A Quiet Fuck
- on Jul 27, 2023
We have to be quiet. No. Not quiet. Silent. Completely and utterly absent of noise while we fuck. Which means no squeaky bed, not even a whisper of a moan. I think we have to wait, you tell me to shush, that I have to just wait and see.
I can’t even kiss you without moans of pleasure escaping my lips, so I have to silence them. Silent, breathy moans, inaudible panting as I restrict the noises that are desperate to escape my lips. I’m struggling already as your tongue flicks against my own and your hands rub against my bare flesh.
Panic sets in as you position yourself between thighs, I protest that the bed is our enemy and will betray us with its endless squeaking. Despite desperately wanting you to fuck me, I’m still uttering my objections when once again, you tell me not to worry, it’s okay, you’ve got this. I relax, part my legs, let out a deep sigh of contentment as your fingers sink into my cunt.
I reach between us, eager to touch you, but you push my hand away. No distractions, you are focusing on what you’re doing and what you’re doing, very well, is me and I’m doing,maybe less well, is as I’m told. I huff in disbelief that I’ve been denied access to your cock, in turn you push your fingers deeper inside me, my breath catches in my throat as you finger me harder while your mouth dips to my nipple to ensure I am truly in a state of euphoria.

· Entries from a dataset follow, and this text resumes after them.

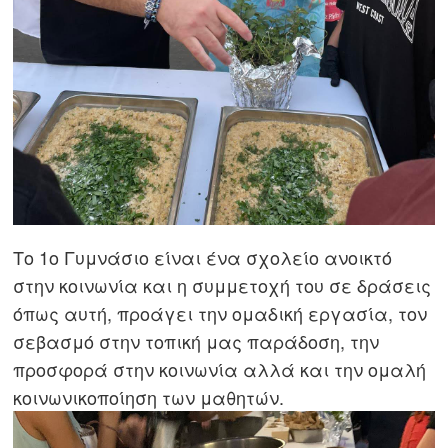
Το 1ο Γυμνάσιο είναι ένα σχολείο ανοικτό
στην κοινωνία και η συμμετοχή του σε δράσεις
όπως αυτή, προάγει την ομαδική εργασία, τον
σεβασμό στην τοπική μας παράδοση, την
προσφορά στην κοινωνία αλλά και την ομαλή
κοινωνικοποίηση των μαθητών.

My hips buck against your fingers as you suck, lick and nibble on my nipple. My hands hold your head to my breast, I fucking love this exact combination of pleasure. It. Is. Everything. I daydream about it, I masturbate to thoughts of it, I eagerly anticipate the next time it will happen and every time you finger me whilst sucking on my tits I feel like I’ve won the sex jackpot.
Your philosophy is clearly not to give too much of a good thing, because you stop, oh why would you stop. To get your cock inside me, that’s why you’d stop. First though you rub the head against my clit, this is the best clit stimulator there is, no matter how I try or what I use I cannot replicate this sensation. It pushes me to the edge so when you finally push yourself deep inside me I’m ready to fucked to orgasm and wouldn’t even mind if you came inside me and called it a day.
It’s not a quicky kind of day though, so you thrust, once, twice, maybe four times, slow, deep, making me desperate, aching, begging for more; and more I get, but not more cock, more fingers, and I know why, because you want more. More wetness, more silent squirming, more watching me struggle to keep quiet as you finger me until I squirt all over your hand.
I grip your shoulders, your wrists, your thighs, I dig my fingers into your chest. My movements are erratic, I’m flailing, keep the moans inside causes my body to protest, fuck, I want to cry out, I want to moan against your ear, my breath heavy against your skin, I want to say yes, yes, fuck yes, that’s it, but I don’t. Instead I bite my lip, hold my breath, scream silently open mouthed, while you laugh and point out the bed isn’t making any noise.
It’s a fact I can’t deny, even when you slide your cock back into me, and lose yourself in my cunt, no longer teasing but giving in to your own need for pleasure. Even then you’re somehow defying the laws of bed squeakiness. I want to ask how, what wicked magic are you using to silence our usually vocal bed, but I don’t ask, because you kiss me, and your cock is my cunt and your tongue is in my mouth and my mind no longer cares about anything but how good you make me feel.
Fuck I want to tell you. I want to groan, moan, curse and shout about how unbelievably fucking good this shag is. Instead I push my tongue against yours, curl my fingers into your shoulders, wrap my legs tight against you thighs and relish the feeling of you fucking me knowing you are edging ever closer to your own climax.
I love it when you come, this time and all the other times but this times comes with an additional win for me, as your orgasm take hold and your spunk blissfully fills my cunt you moan ‘fuck’ out loud. It’s quiet but audible. You broke the silence. It wasn’t a competition of course, but if it was my cunt and I would have won. Then again I feel like we win every time we fuck, what absolute lucky bastards we are.